GOAL OF THE EXERCISE: Write out exactly the lines from the one that contains "[option] (624, 32)" down to the last line of the material below, keeping both ends and omitting pictures.

EXTRACTED RECORDS:
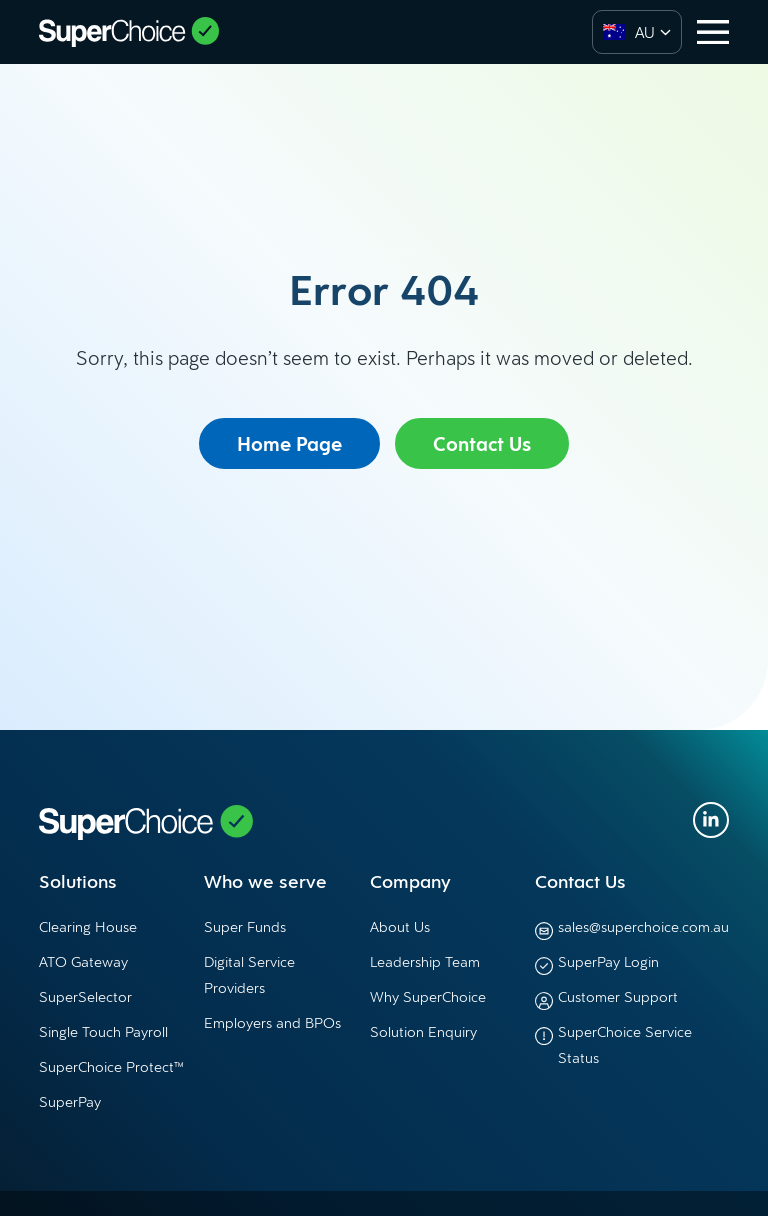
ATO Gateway (83, 961)
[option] (624, 32)
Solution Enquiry (423, 1031)
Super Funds (245, 926)
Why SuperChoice (428, 996)
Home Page (289, 444)
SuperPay (70, 1101)
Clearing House (88, 926)
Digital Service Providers (249, 974)
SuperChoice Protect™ (111, 1066)
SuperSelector (85, 996)
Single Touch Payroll (103, 1031)
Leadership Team (425, 961)
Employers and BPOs (272, 1022)
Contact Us (482, 444)
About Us (400, 926)
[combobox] (637, 32)
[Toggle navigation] (713, 32)
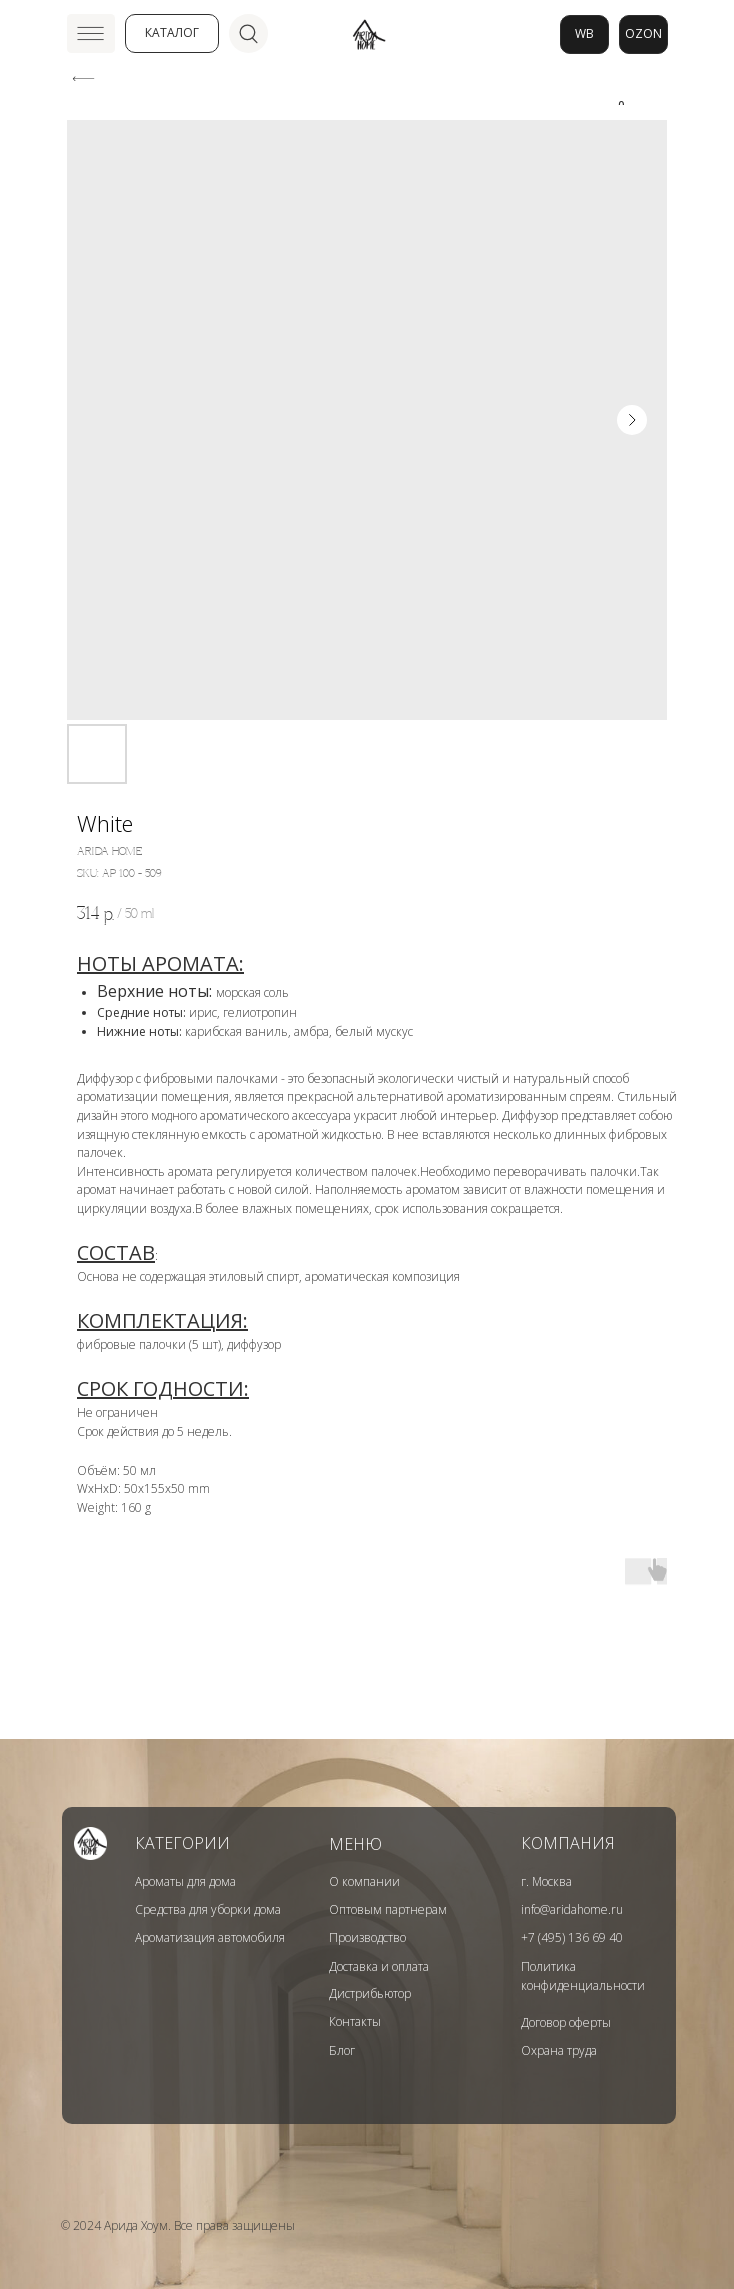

WRITTEN ANSWER:
[option] (624, 32)
Solution Enquiry (423, 1031)
Super Funds (245, 926)
Why SuperChoice (428, 996)
Home Page (289, 444)
SuperPay (70, 1101)
Clearing House (88, 926)
Digital Service Providers (249, 974)
SuperChoice Protect™ (111, 1066)
SuperSelector (85, 996)
Single Touch Payroll (103, 1031)
Leadership Team (425, 961)
Employers and BPOs (272, 1022)
Contact Us (482, 444)
About Us (400, 926)
[combobox] (637, 32)
[Toggle navigation] (713, 32)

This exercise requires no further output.